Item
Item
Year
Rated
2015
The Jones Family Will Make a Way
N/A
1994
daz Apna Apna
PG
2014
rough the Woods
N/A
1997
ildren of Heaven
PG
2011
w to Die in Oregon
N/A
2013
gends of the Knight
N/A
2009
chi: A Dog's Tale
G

--------------------

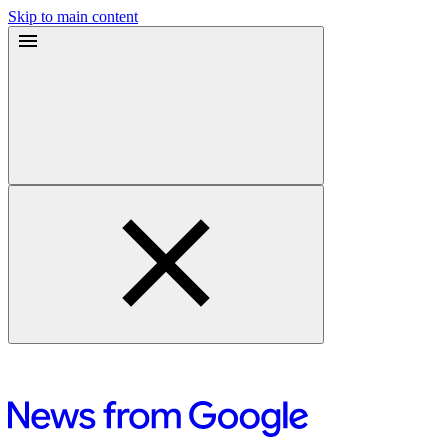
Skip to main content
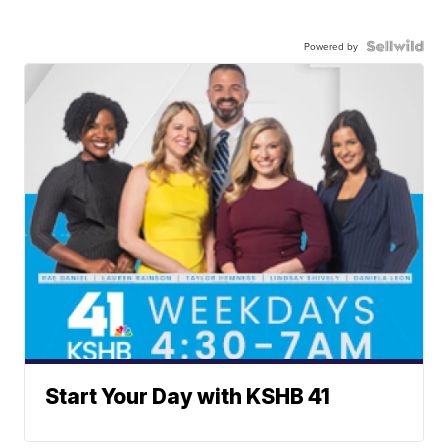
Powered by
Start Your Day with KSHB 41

--------------------

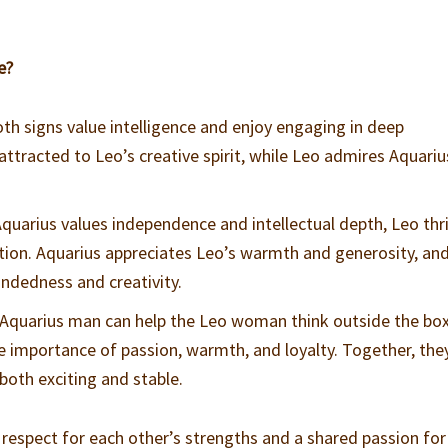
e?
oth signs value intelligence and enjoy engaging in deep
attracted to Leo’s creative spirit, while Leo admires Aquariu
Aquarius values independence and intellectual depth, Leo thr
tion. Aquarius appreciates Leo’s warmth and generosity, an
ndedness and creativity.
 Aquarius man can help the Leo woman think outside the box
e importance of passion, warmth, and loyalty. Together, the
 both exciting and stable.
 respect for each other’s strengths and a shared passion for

--------------------

## TASK TO CARRY OUT
Every line in the data above that contains the word "Aquarius" should be copied.

## ANSWER BOX
Aquarius values independence and intellectual depth, Leo thr
tion. Aquarius appreciates Leo’s warmth and generosity, an
 Aquarius man can help the Leo woman think outside the box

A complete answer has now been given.